Claro que también hay elementos algo novedosos: aquí las traiciones están dentro del propio equipo, como corresponde a una época en la que la confianza es una mercancía de escaso valor y donde todo tiene que sorprender. En ese sentido, esta Mission: Impossible es mucho más cínica que su predecesora catódica: las traiciones aquí serán puramente crematísticas antes que ideológicas, provocadas antes por la Caída del Muro de Berlín y, con ello, con el incierto porvenir de miles de espías, que por verdaderas tomas de postura política, por muy erróneas que éstas pudieran ser.

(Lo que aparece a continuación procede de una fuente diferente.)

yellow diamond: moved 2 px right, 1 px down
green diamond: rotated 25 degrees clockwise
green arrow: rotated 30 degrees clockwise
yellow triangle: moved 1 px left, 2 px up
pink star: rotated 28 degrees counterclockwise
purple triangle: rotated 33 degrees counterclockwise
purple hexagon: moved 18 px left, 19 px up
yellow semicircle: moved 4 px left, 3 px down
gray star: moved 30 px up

Pero si hay algo en De Palma que le hace distinguirse de otros directores es su notable sentido cinematográfico, que generalmente no explota a lo largo de todos sus filmes, sino sólo en contadas ocasiones dentro de ellos. Es un cineasta irregular, pero que a veces da en la diana: interesante, aunque quizá no de las mejores suyas, es la escena inicial en Praga, con un punto de vista, el del protagonista, que le da una perspectiva, que después habrá de ser cotejada y complementada con otra más real, una vez desvelados algunos enigmas. Mejor es, quizá la más estimulante de la cinta, la secuencia en el mismísimo cuartel general de la CIA, en Langley, en la escena en la que el protagonista, Ethan Hunt, se descuelga desde el techo con unos arneses, con un sobresaliente sentido del “suspense”, en un planteamiento tan novedoso como posteriormente copiado “ad nauseam” por otros, incluidos publicistas de toda laya.

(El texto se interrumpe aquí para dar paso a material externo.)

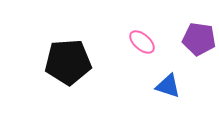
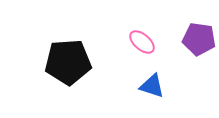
blue triangle: moved 16 px left
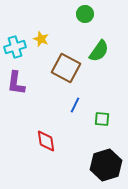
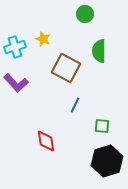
yellow star: moved 2 px right
green semicircle: rotated 145 degrees clockwise
purple L-shape: rotated 50 degrees counterclockwise
green square: moved 7 px down
black hexagon: moved 1 px right, 4 px up
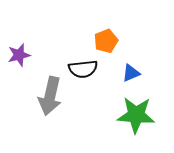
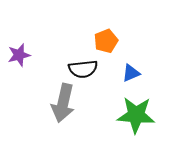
gray arrow: moved 13 px right, 7 px down
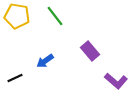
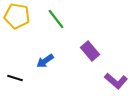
green line: moved 1 px right, 3 px down
black line: rotated 42 degrees clockwise
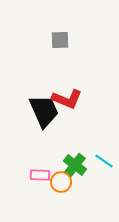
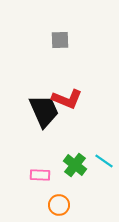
orange circle: moved 2 px left, 23 px down
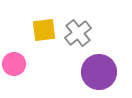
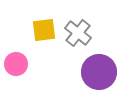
gray cross: rotated 12 degrees counterclockwise
pink circle: moved 2 px right
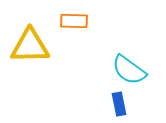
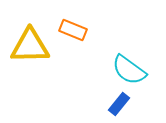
orange rectangle: moved 1 px left, 9 px down; rotated 20 degrees clockwise
blue rectangle: rotated 50 degrees clockwise
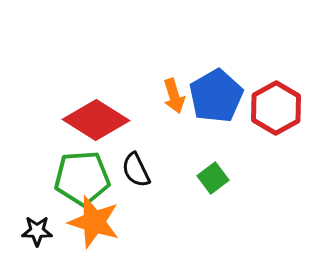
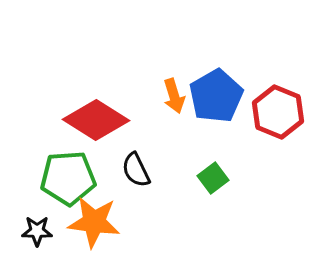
red hexagon: moved 2 px right, 4 px down; rotated 9 degrees counterclockwise
green pentagon: moved 14 px left
orange star: rotated 10 degrees counterclockwise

La secuencia de acción final, dentro del Eurotúnel y con un helicóptero enganchado a la cola del tren TGV (el hermano mayor del AVE español, para entendernos), es quizá excesiva para que pueda ser creíble, pero hay que reconocer que consigue generar apreciables dosis de adrenalina en el espectador, función hormonal que, se quiera o no, es lo máximo a lo que puede aspirar un filme de acción.

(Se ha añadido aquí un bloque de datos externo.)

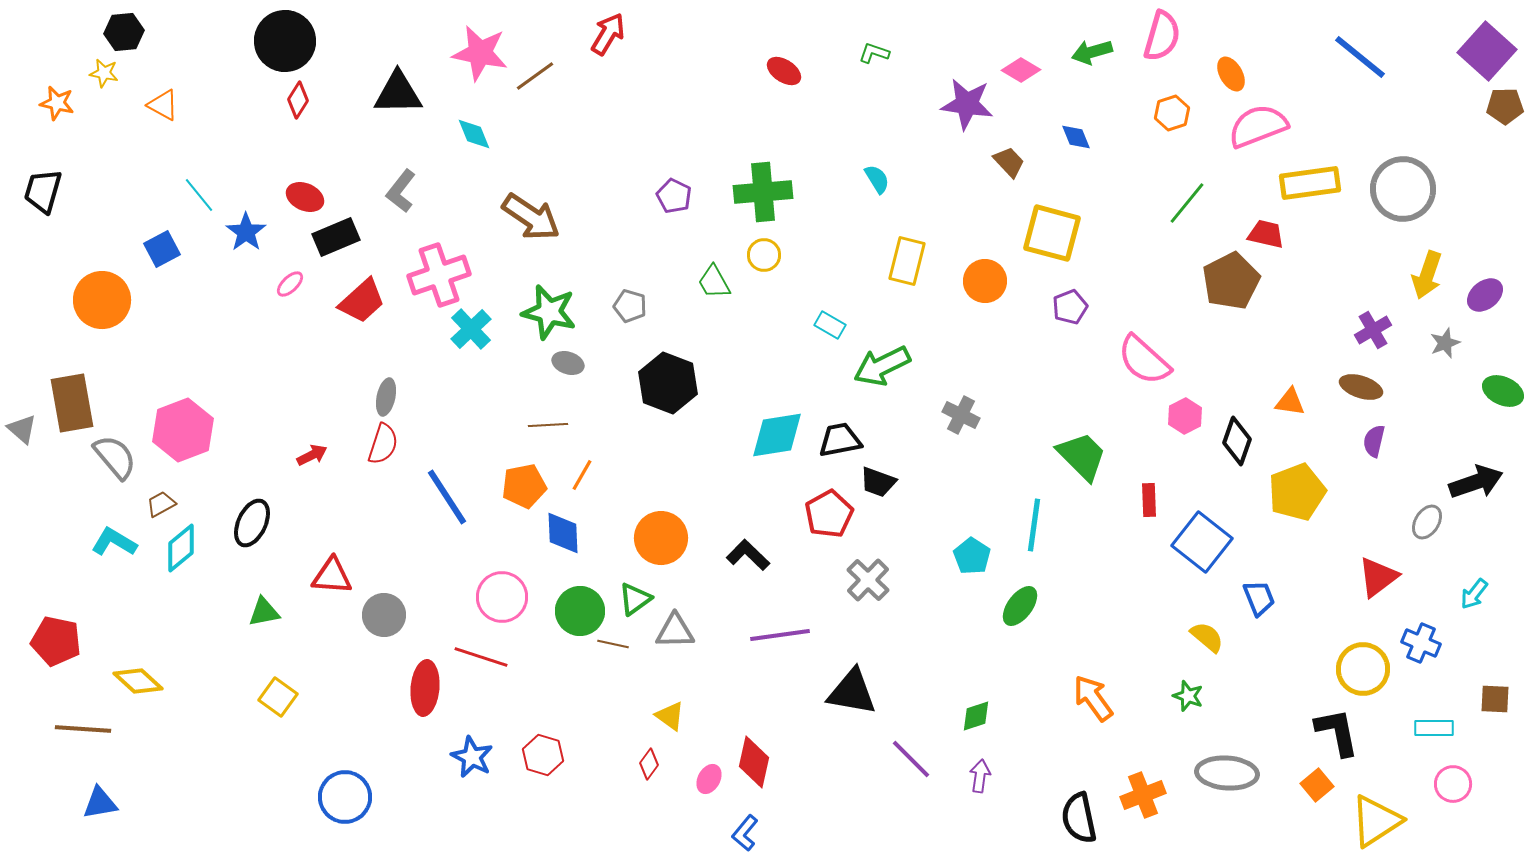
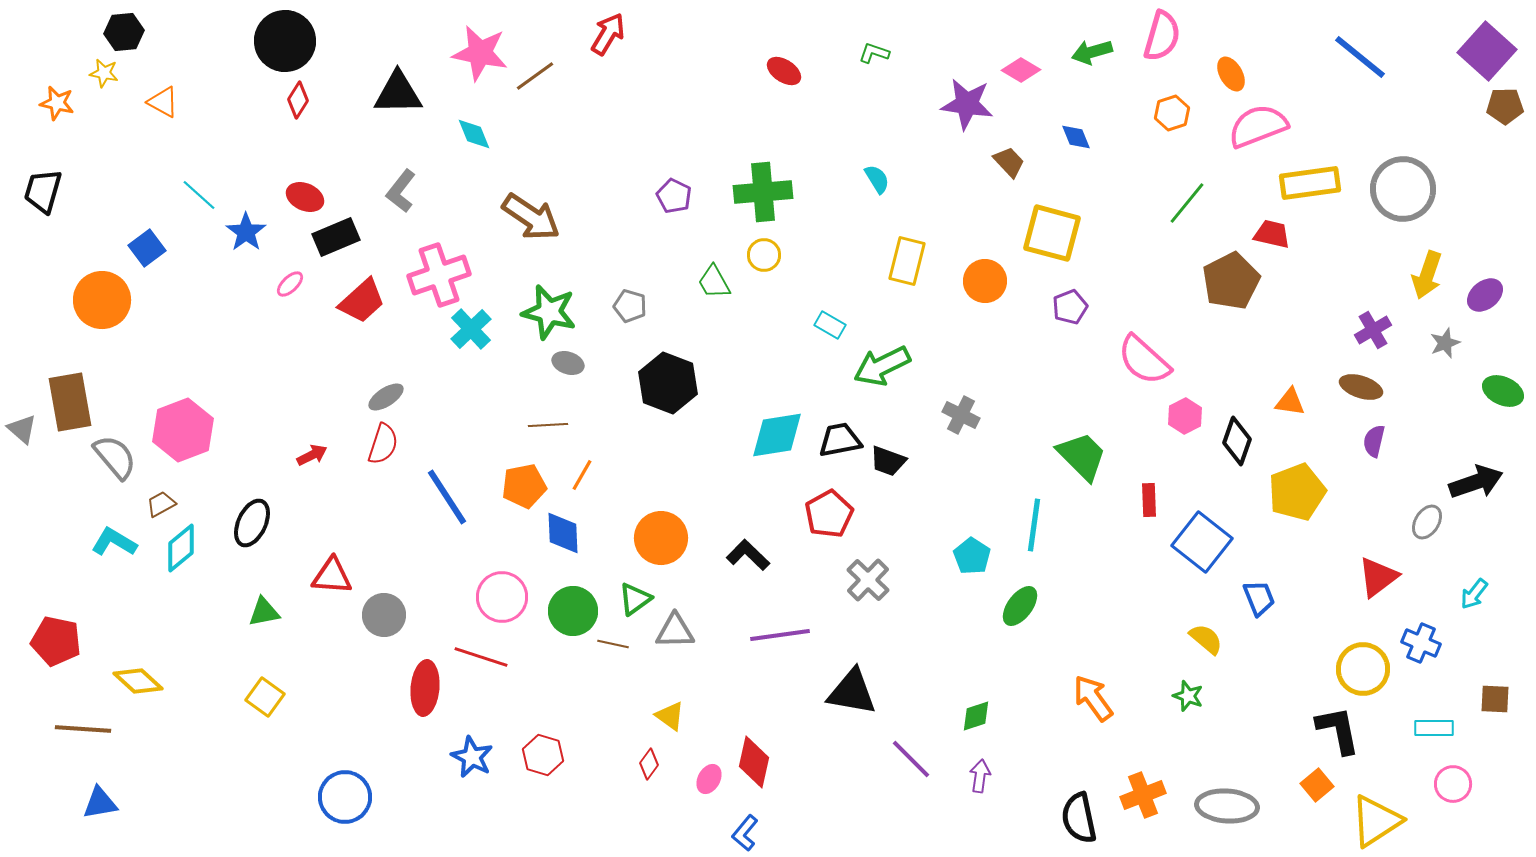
orange triangle at (163, 105): moved 3 px up
cyan line at (199, 195): rotated 9 degrees counterclockwise
red trapezoid at (1266, 234): moved 6 px right
blue square at (162, 249): moved 15 px left, 1 px up; rotated 9 degrees counterclockwise
gray ellipse at (386, 397): rotated 45 degrees clockwise
brown rectangle at (72, 403): moved 2 px left, 1 px up
black trapezoid at (878, 482): moved 10 px right, 21 px up
green circle at (580, 611): moved 7 px left
yellow semicircle at (1207, 637): moved 1 px left, 2 px down
yellow square at (278, 697): moved 13 px left
black L-shape at (1337, 732): moved 1 px right, 2 px up
gray ellipse at (1227, 773): moved 33 px down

Mención aparte para el reparto, con un Tom Cruise que ha ido haciéndose al papel de Ethan Hunt a lo largo de la serie fílmica; un Jon Voight excelente en su turbio papel; una Emmanuelle Béart quizá no demasiado aprovechada y tal vez un punto inapropiada para ser la dura agente que se supone es; un rocoso Jean Reno, muy adecuado a su papel; y el lujo de la película, una Vanessa Redgrave que dignifica con su presencia este por lo demás brillante producto comercial.